Hammock: Everything and Nothing
Hammock's first full-length album since 2013's Oblivion Hymns brings with it a rather dramatic change in style from long-time partners Marc Byrd and Andrew Thompson. In contrast to the instrumental post-rock and ambient focus of the Nashville duo's earlier releases, Everything and Nothing, Hammock's seventh full-length, sees the band, abetted by cellist Matt Slocum and vocalist Christine Byrd, focusing on concise song structures and a sound that has more in common with shoegaze than post-rock. Of course there are moments on the album that lean in ambient's direction, but for the most part the sound is punchy and the tone uplifting.
If there's an epic dimension present, it doesn't have to do with slow build-ups and climaxes; instead, the epic character of Everything and Nothing lies in its sixteen-track total and seventy-seven-minute running time. And with “Turn Away and Return” and the organ-gleaming “Before You Float Away into Nothing” functioning as frames, the recording begins to take on the character of an ambitious song-cycle unified by sonic vision. Thematically, the release is described as being “about enduring life's trials and tribulations, and letting hope and light be the beacons that guide you through it.” All that might well be so, but in all likelihood what the average listener will take away from the album above all else is the incredible force of Hammock's songwriting and its presentation. Never has the band sounded more triumphant than it does in the album's exuberant title track, a high-decibel anthem featuring the band crooning “We're satellites / Everything and nothing / We're so alive / Endless like the sky.”

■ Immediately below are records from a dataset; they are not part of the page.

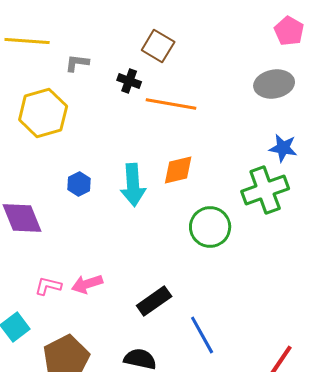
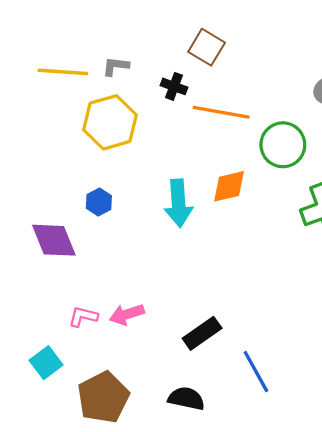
yellow line: (27, 41) -> (63, 72), moved
yellow hexagon: (43, 113) -> (110, 122), moved
blue hexagon: (79, 184) -> (99, 202), moved
green circle: (210, 227) -> (283, 145), moved

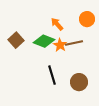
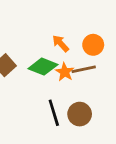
orange circle: (87, 19) -> (93, 45), moved
brown circle: (79, 82) -> (80, 114), moved

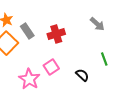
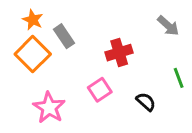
red cross: (56, 34) -> (119, 53), moved
pink star: (29, 79) -> (49, 108), moved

“Turn Away and Return” eases the listener into the recording on ethereal waves of plangent guitars and angelic vocal harmonies, but Hammock immediately shifts away from such delicacy in “Clarity” for a triumphant, beat-powered attack laced with stabbing guitar patterns and six-string distortion. As the spacious sound rises in volume and density, the listener feels him/herself buoyed by the music's transcendent uplift. Whatever you wish to call it, it's instrumental rock at its finest.

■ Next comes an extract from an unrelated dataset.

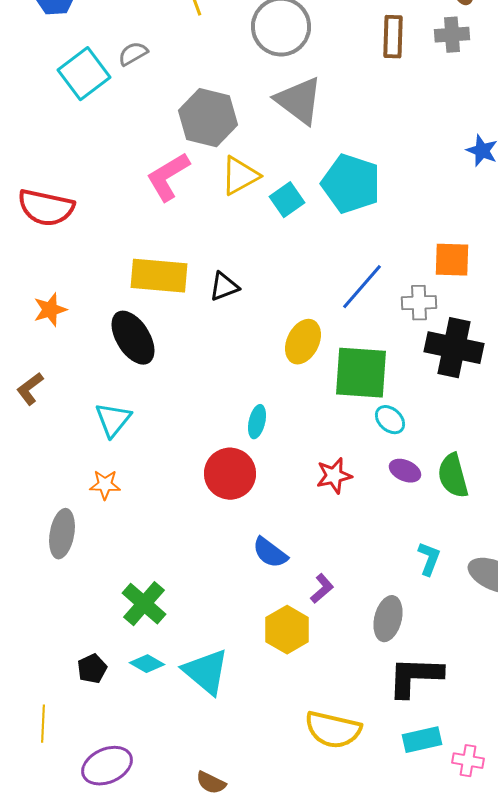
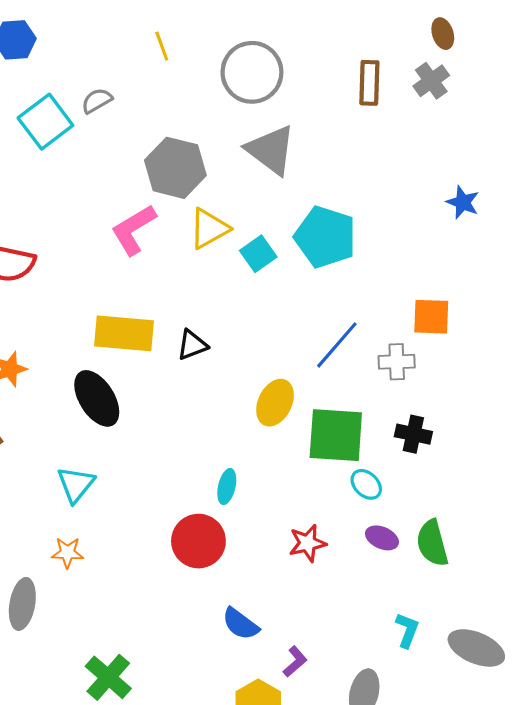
gray cross: (452, 35) -> (431, 81), turned -32
black cross: (454, 348) -> (413, 434), moved, size x0.6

Everything and Nothing doesn't always operate at a fever pitch. “Glassy Blue” and “Dissonance,” to cite two examples, capture the band in ballad mode with dreamy shoegaze exercises featuring vocals by the Byrds and Thompson, and as “We Could Have Been Beautiful Again,” “You Walk Around ... Shining Like the Sun,” “Unspoken,” and “Wasted We Stared at the Ceiling” show, there's no shortage of lilting entrancement on offer.

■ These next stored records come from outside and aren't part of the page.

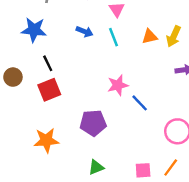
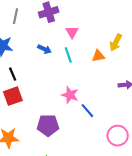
yellow arrow: (174, 36) -> (116, 42), moved
pink star: (118, 85) -> (70, 95), turned 30

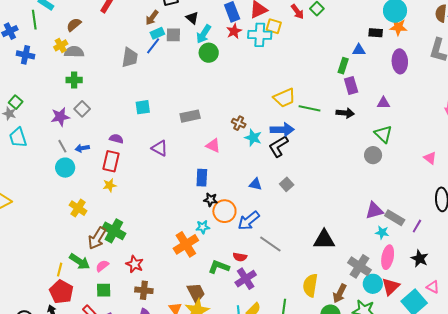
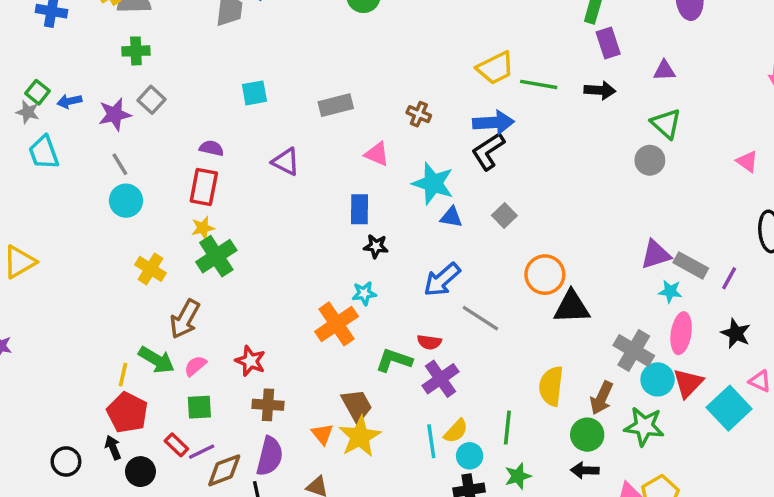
cyan star: (253, 138) -> (433, 183), moved, size x1.4
blue arrow: (82, 148) -> (69, 101), moved
orange circle: (224, 211) -> (545, 275), moved
green cross: (114, 231) -> (216, 256), moved, turned 30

Comparisons have oft been made to Sigur Ros, and certainly there are times when it's warranted on the new release. The stirring, piano-laden “Marathon Boy” could be mistaken for a Sigur Ros instrumental, and the occasional appearance of an e-bow on Everything and Nothing also collapses the distance separating the bands. Slocum's presence also makes a huge difference to the album, his cello playing a wonderful enhancement to tracks such as “Reverence” and “I Will Become the Ground You Walk On.” So many of Hammock's albums are incredible, it's hard to imagine any one being dramatically better than another. That said, Everything and Nothing is so marvelously well-realized, it must be among the best in the band's catalogue.